Task description: When the line with "Brakhage. In this" appears below, start repeating lines exactly, and keep going through the line with "single-image montage sequences, he"; add nothing outside that span.
───── Task data
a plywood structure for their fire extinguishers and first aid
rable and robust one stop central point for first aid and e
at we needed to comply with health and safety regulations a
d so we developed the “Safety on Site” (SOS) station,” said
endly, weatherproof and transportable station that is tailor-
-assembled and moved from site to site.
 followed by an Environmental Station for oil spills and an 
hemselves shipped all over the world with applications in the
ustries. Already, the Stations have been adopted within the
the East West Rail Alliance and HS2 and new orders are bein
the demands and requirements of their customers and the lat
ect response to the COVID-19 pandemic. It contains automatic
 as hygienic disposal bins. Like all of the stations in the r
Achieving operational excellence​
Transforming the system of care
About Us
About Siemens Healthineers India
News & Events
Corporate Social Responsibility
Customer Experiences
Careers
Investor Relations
──────────
───── Task data
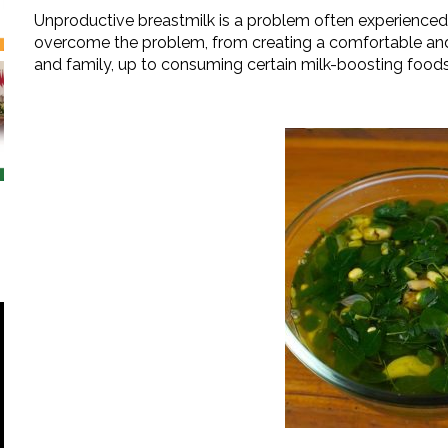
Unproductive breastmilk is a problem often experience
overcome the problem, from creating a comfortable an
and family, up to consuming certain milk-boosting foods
──────────
───── Task data
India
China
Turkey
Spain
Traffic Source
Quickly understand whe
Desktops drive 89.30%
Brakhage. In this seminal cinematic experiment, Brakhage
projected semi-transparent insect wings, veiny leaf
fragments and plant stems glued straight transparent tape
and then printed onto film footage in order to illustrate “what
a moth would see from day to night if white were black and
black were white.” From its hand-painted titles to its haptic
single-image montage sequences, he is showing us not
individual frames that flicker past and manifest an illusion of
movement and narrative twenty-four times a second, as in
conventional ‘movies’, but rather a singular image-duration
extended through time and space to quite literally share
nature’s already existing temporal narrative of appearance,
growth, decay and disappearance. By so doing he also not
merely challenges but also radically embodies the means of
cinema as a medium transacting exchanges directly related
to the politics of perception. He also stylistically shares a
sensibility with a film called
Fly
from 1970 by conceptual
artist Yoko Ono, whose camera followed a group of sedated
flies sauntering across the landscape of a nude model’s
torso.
──────────
Response to this task:
Brakhage. In this seminal cinematic experiment, Brakhage
projected semi-transparent insect wings, veiny leaf
fragments and plant stems glued straight transparent tape
and then printed onto film footage in order to illustrate “what
a moth would see from day to night if white were black and
black were white.” From its hand-painted titles to its haptic
single-image montage sequences, he is showing us not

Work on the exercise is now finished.